Let’s try to figure out why all the confusion about spanking versus non-spanking in relation to discipline. Just because people spank and hit children doesn’t mean they are disciplining them. Most of the time they don’t know any other methods, they have been spanked themselves, and they feel like hitting their children somehow makes them a responsible parent who teaches their kids important lessons in life. NO, this is not discipline! Just like it is not when someone chooses to let their children get away with everything without teaching them any lessons at all. NO, that is not discipline either, no matter how peaceful this approach may seem. Discipline should come from reasoning, cause and effect explanations, positive reinforcements, and NEVER from physical pain and fear. Please, consider researching further.
Here is the article I partially took the quote for the graphic from and some preview of what to expect: http://www.cyh.com/HealthTopics/HealthTopicDetails.aspx?p=114&np=122&id=1763
“What is discipline?
As parents we discipline our children when they are able to understand what we want to teach them, so that they will learn how to discipline themselves.

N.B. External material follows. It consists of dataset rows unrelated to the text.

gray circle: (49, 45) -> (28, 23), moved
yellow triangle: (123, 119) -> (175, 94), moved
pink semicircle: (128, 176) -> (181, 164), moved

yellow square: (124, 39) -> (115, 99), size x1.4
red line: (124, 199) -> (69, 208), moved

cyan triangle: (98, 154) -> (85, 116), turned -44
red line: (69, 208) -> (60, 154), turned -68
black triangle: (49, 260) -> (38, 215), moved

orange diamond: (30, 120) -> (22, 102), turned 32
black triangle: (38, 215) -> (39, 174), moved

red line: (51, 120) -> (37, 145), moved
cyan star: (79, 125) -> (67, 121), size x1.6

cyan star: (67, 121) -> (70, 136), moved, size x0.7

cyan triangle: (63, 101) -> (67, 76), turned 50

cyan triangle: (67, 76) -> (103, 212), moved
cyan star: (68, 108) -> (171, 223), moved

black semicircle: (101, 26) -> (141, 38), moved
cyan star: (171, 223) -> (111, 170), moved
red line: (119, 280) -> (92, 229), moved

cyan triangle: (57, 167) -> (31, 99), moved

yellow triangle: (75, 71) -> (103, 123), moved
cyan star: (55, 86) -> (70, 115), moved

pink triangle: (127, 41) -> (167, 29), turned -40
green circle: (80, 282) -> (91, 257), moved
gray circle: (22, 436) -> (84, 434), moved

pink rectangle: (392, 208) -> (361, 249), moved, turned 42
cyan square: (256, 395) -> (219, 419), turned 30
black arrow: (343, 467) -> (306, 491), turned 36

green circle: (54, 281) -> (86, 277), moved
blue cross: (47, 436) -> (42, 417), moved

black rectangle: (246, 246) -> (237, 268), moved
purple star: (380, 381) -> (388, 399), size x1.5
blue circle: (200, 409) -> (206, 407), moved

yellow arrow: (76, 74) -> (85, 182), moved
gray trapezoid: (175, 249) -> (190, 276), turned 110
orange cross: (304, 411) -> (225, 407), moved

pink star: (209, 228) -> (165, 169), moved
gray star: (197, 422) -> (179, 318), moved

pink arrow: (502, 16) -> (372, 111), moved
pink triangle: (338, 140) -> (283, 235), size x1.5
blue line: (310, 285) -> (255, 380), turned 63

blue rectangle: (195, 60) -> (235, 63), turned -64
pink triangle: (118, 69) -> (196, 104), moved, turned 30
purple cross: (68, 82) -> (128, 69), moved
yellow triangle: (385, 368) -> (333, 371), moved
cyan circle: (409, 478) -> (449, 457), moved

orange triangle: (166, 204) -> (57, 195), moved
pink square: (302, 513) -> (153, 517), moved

Discipline is about understanding the rules (of home, school and community) and understanding what happens when the rules are broken (consequences). It’s about learning to be responsible.
Discipline should be positive and used to encourage good behaviour, as well as to stop behaviour that you don’t want your child to be doing.
Misbehaviour happens for two main reasons:
because the child hasn’t yet learnt how to do what is expected;
because it is the way the child is expressing his feelings.
Children can have a range of feelings in a short space of time. They might find it hard to understand what they are feeling. The younger the child is, the harder it is for them to know what their feelings are.
If you are reasonable in what you expect of your children and teach them clearly and kindly what you want, they are more likely to be cooperative. If you try to work out the feeling beneath your children’s behaviour you are more likely to find out why they misbehave.
Children will learn more by what they see you doing and how you live your life than by what you tell them.
Why is my child behaving this way?
Think about what is happening in your child’s world and try to deal with the cause. It may be that:
his parents’ lives are so busy that he feels left out. He misbehaves to get your attention because angry attention is better than no attention;
something is going very wrong for your child, eg. new baby, problems at school, difficulty in making friends in a new area, scared by parents’ arguments, family break-up;
he is trying to cope with changes and feels overwhelmed;
he is angry and frustrated by something you’ve done;
he feels unfairly treated by you and wants to get back at you;
your parenting style is too strict or very lax;
your child may be needing more independence than you have allowed.
What is my child feeling?
You can try to find out what your child is feeling when she misbehaves by watching and thinking about the behaviour and then talking about it. You might say:
“You seem very angry. Can you tell me what’s wrong?” or,
“I think you must be hurting inside” or
“Tell me if you need a hug”.
If your child has difficulty talking about feelings it may be helpful to talk about the situation as if it was someone else. You might say:
“When I first started school I felt scared”
“Lots of children feel sad when they don’t win.”
With very young children or those unable to talk, you have a more difficult task.
Try to discover feelings by watching for facial expressions, learning to know their different cries and thinking about where they were and what was just happening.”